Daily roundup 24 August: GCSE results, Neet rate, and childcare suspension
Thursday, August 24, 2017
Fall in proportion of pupils achieving good GCSE results; government statistics show rise in those not in education, employment, or training (Neet); and childcare registration suspended at charity where two children went missing, all in the news today.
The proportion of pupils achieving good GCSE passes in England has fallen. The Guardian reports that amid a number of changes to exams and gradings, including a new nine-point scale in the key subjects of English and maths, there were weaker results in history, maths and geography than last year. Overall the proportion of students gaining at least a C, or a 4 under the new system, in England fell slightly, from 66.5 per cent to 66.1 per cent.
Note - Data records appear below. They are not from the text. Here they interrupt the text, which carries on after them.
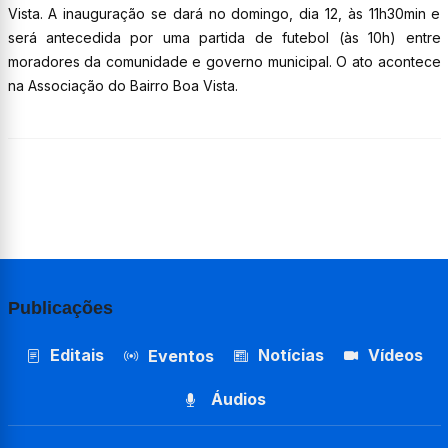
Vista. A inauguração se dará no domingo, dia 12, às 11h30min e
será antecedida por uma partida de futebol (às 10h) entre
moradores da comunidade e governo municipal. O ato acontece
na Associação do Bairro Boa Vista.
Publicações
Editais
Notícias
Vídeos
Eventos
Áudios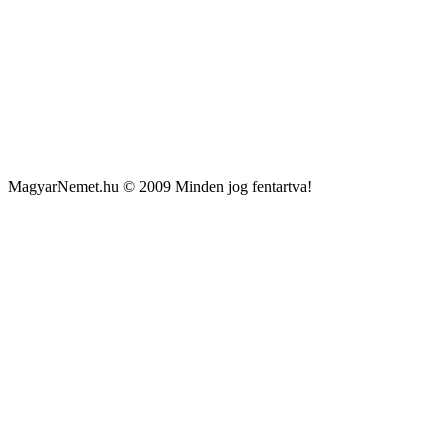
MagyarNemet.hu © 2009 Minden jog fentartva!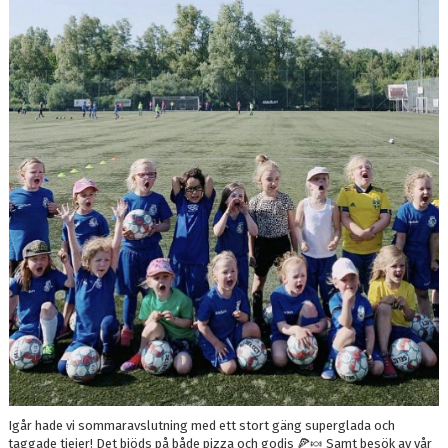
TRUPPEN
KONTAKT
Igår hade vi sommaravslutning med ett stort gäng superglada och
taggade tjejer! Det bjöds på både pizza och godis 🍕🍬 Samt besök av vår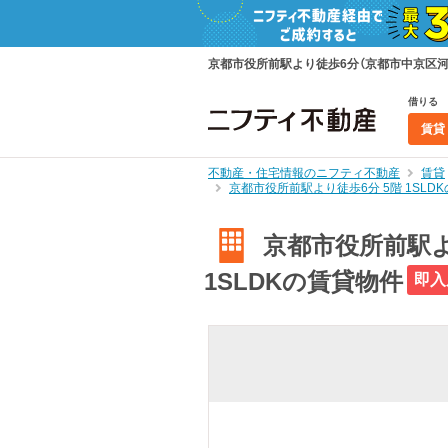
京都市役所前駅より徒歩6分（京都市中京区河原
借りる
賃貸
不動産・住宅情報のニフティ不動産
賃貸
京都市役所前駅より徒歩6分 5階 1SL
京都市役所前駅よ
1SLDKの賃貸物件
即入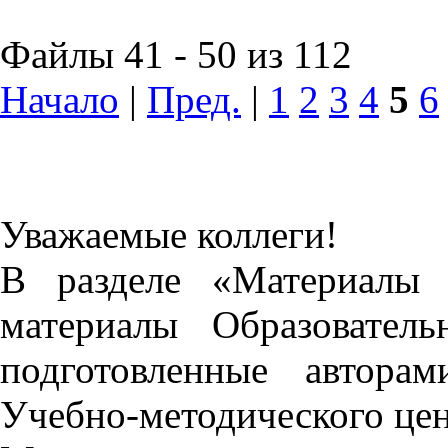
Файлы 41 - 50 из 112
Начало
|
Пред.
|
1
2
3
4
5
6
Уважаемые коллеги!
В разделе «Материалы 
материалы Образовател
подготовленные автора
Учебно-методического це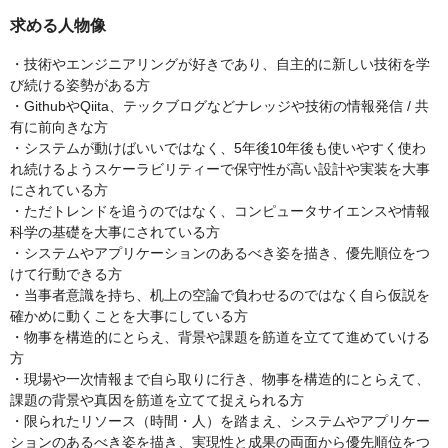
求める人物像
・技術やエンジニアリングが好きであり、自主的に新しい技術を学
び続ける姿勢がある方
・GithubやQiita、テックブログなどナレッジや技術の情報発信 / 共
有に前向きな方
・システムが動けばいいではなく、5年後10年後も使いやすく使わ
れ続けるようスケーラビリティーで保守性が高い設計や実装を大事
にされている方
・ただトレンドを追うのではなく、コンピュータサイエンスや情報
科学の基礎を大事にされている方
・システムやアプリケーションのあるべき姿を描き、優先順位をつ
けて行動できる方
・当事者意識を持ち、机上の空論で負わせるのではなく自ら仮説を
確かめに動くことを大事にしている方
・物事を構造的にとらえ、背景や課題を筋道を立てて進めていける
方
・現場や一次情報まで自ら取りに行き、物事を構造的にとらえて、
課題の背景や真因を筋道を立てて捉えられる方
・限られたリソース（時間・人）を踏まえ、システムやアプリケー
ションのあるべき姿を描き、実現性と成果の両面から優先順位をつ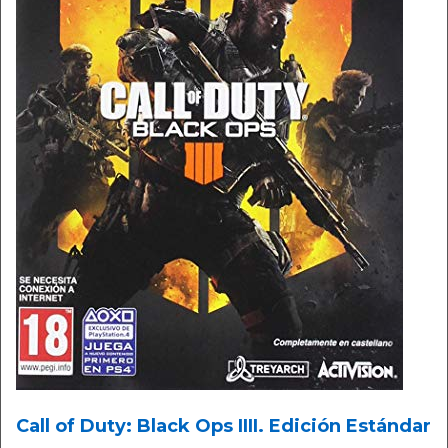
Call of Duty: Black Ops IIII. Edición Estándar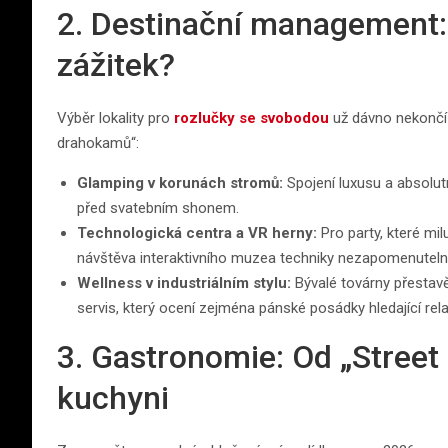
2. Destinační management: 
zážitek?
Výběr lokality pro
rozlučky se svobodou
už dávno nekončí 
drahokamů“:
Glamping v korunách stromů:
Spojení luxusu a absolutn
před svatebním shonem.
Technologická centra a VR herny:
Pro party, které mil
návštěva interaktivního muzea techniky nezapomenutel
Wellness v industriálním stylu:
Bývalé továrny přestavěn
servis, který ocení zejména pánské posádky hledající rel
3. Gastronomie: Od „Street
kuchyni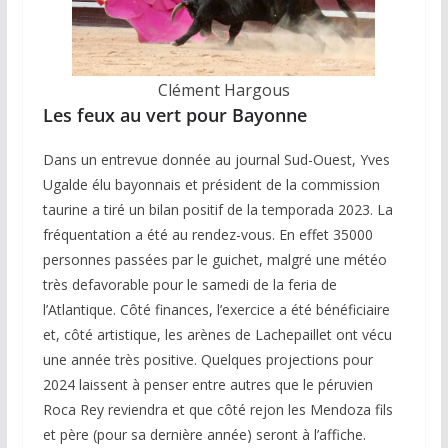
Clément Hargous
Les feux au vert pour Bayonne
Dans un entrevue donnée au journal Sud-Ouest, Yves
Ugalde élu bayonnais et président de la commission
taurine a tiré un bilan positif de la temporada 2023. La
fréquentation a été au rendez-vous. En effet 35000
personnes passées par le guichet, malgré une météo
très defavorable pour le samedi de la feria de
l’Atlantique. Côté finances, l’exercice a été bénéficiaire
et, côté artistique, les arènes de Lachepaillet ont vécu
une année très positive. Quelques projections pour
2024 laissent à penser entre autres que le péruvien
Roca Rey reviendra et que côté rejon les Mendoza fils
et père (pour sa dernière année) seront à l’affiche.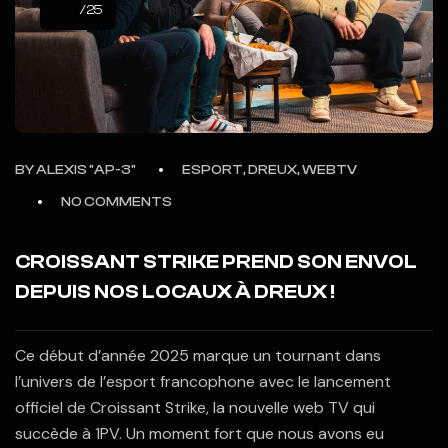
/25
BY
ALEXIS "AP-3"
ESPORT, DREUX, WEBTV
NO COMMENTS
CROISSANT STRIKE PREND SON ENVOL
DEPUIS NOS LOCAUX À DREUX !
Ce début d’année 2025 marque un tournant dans
l’univers de l’esport francophone avec le lancement
officiel de Croissant Strike, la nouvelle web TV qui
succède à 1PV. Un moment fort que nous avons eu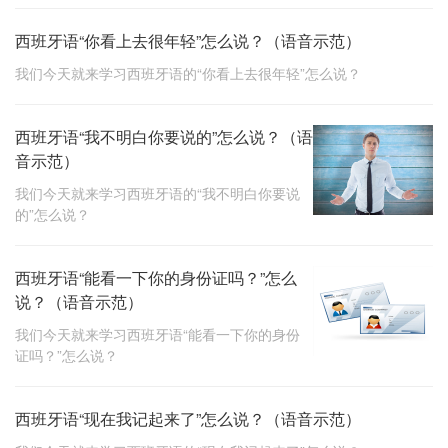
西班牙语“你看上去很年轻”怎么说？（语音示范）
我们今天就来学习西班牙语的“你看上去很年轻”怎么说？
西班牙语“我不明白你要说的”怎么说？（语
音示范）
我们今天就来学习西班牙语的“我不明白你要说
的”怎么说？
西班牙语“能看一下你的身份证吗？”怎么
说？（语音示范）
我们今天就来学习西班牙语“能看一下你的身份
证吗？”怎么说？
西班牙语“现在我记起来了”怎么说？（语音示范）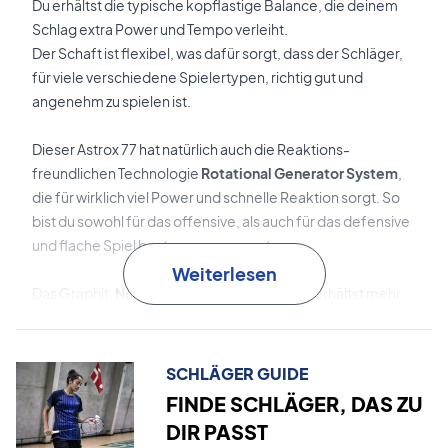
Du erhältst die typische kopflastige Balance, die deinem
Schlag extra Power und Tempo verleiht.
Der Schaft ist flexibel, was dafür sorgt, dass der Schläger,
für viele verschiedene Spielertypen, richtig gut und
angenehm zu spielen ist.
Dieser Astrox 77 hat natürlich auch die Reaktions-
freundlichen Technologie
Rotational Generator System
,
die für wirklich viel Power und schnelle Reaktion sorgt. So
bist du sowohl für das offensive, als auch für das defensive
und flache Spiel bestens gewappnet.
Weiterlesen
Das Graphit,
Namd
,
ist eines der besten! Du erhältst mehr
Kickback und richtig viel Power für deinen Schlag!
Alles in allem ein fantastischer Badmintonschläger von
SCHLÄGER GUIDE
Yonex, die hiermit wieder einmal bewiesen haben, wie
FINDE SCHLÄGER, DAS ZU
stark sie, speziell, in der Entwicklung von Badminton-
DIR PASST
Ausstattung sind!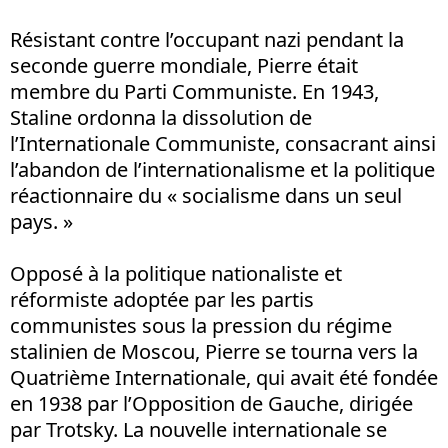
Résistant contre l’occupant nazi pendant la
seconde guerre mondiale, Pierre était
membre du Parti Communiste. En 1943,
Staline ordonna la dissolution de
l’Internationale Communiste, consacrant ainsi
l’abandon de l’internationalisme et la politique
réactionnaire du « socialisme dans un seul
pays. »
Opposé à la politique nationaliste et
réformiste adoptée par les partis
communistes sous la pression du régime
stalinien de Moscou, Pierre se tourna vers la
Quatrième Internationale, qui avait été fondée
en 1938 par l’Opposition de Gauche, dirigée
par Trotsky. La nouvelle internationale se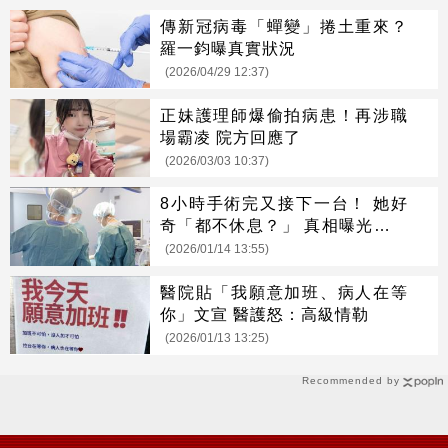
傳新冠病毒「蟬變」捲土重來？
羅一鈞曝真實狀況
(2026/04/29 12:37)
正妹護理師爆偷拍病患！再涉職
場霸凌 院方回應了
(2026/03/03 10:37)
8小時手術完又接下一台！ 她好
奇「都不休息？」 真相曝光網震
撼
(2026/01/14 13:55)
醫院貼「我願意加班、病人在等
你」文宣 醫護怒：高級情勒
(2026/01/13 13:25)
Recommended by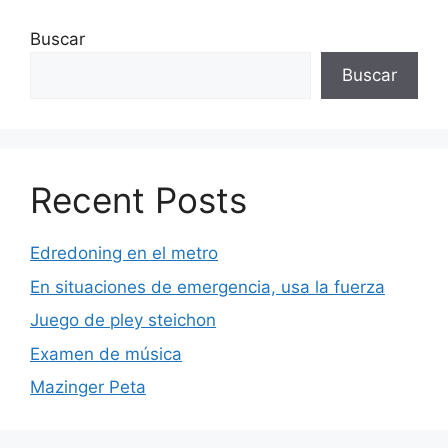
Buscar
Buscar
Recent Posts
Edredoning en el metro
En situaciones de emergencia, usa la fuerza
Juego de pley steichon
Examen de música
Mazinger Peta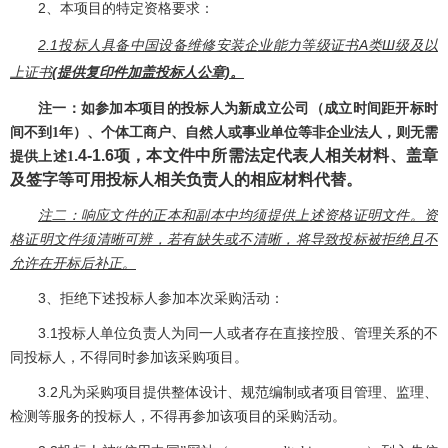
2、本项目的特定资格要求：
2.1投标人具备中国设备维修安装企业能力等级证书A类Ш级及以
上证书
(提供复印件加盖投标人公章)。
注一：如参加本项目的投标人为新成立公司（成立时间距开标时
间不到
1年）、个体工商户、自然人或事业单位等非企业法人，则无需
.
4-
1.
6项，本文件中所需法定代表人相关材料、盖章
提供上述1
及签字等可用投标人相关负责人的相应材料代替。
注二：响应文件的正本和副本中均须提供上述资格证明文件。资
格证明文件须清晰可辨，若有缺失或不清晰，将导致投标被拒绝且不
允许在开标后补正。
3
、拒绝下述投标人参加本次采购活动：
3.1
投标人单位负责人为同一人或者存在直接控股、管理关系的不
同投标人，不得同时参加该采购项目。
3.2
凡为采购项目提供整体设计、规范编制或者项目管理、监理、
检测等服务的投标人，不得再参加该项目的采购活动。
The proportion of 16- to 18-year-olds not in education, employment, or training (Neet) increased slightly over the over the last quarter. Figures published by the Department for Education show that between April and June the rate increased by 0.3 percentage points (to 8.4 per cent) from the previous quarter.
Two children with learning disabilities briefly went missing from the care of a Woking charity, prompting Ofsted to suspend its childcare registration. Get Surrey reports that LinkAble, which provides sporting, social and recreational activities for children and adults with learning disabilities, had its childcare registration suspended for six weeks following a compliance visit by the regulator on 4 August.
The head of social services at Fife Council has insisted that support for vulnerable children and families has improved since the deaths of three vulnerable children. STV News reports that the council has been under scrutiny after Liam Fee, Mikaeel Kular and Madison Horn were killed in their own homes in separate incidents. A report into a three-year review of child protection is due to be discussed by councillors next week.
Parents keen to secure school places are pushing up house prices in desirable locations by almost £27,000, analysis has found. The Independent reports that one in four parents with school age children have either bought or rented a new home to give themselves the right address for a particular catchment area and were willing to spend an extra 12 per cent on top of the market value of a home for the location.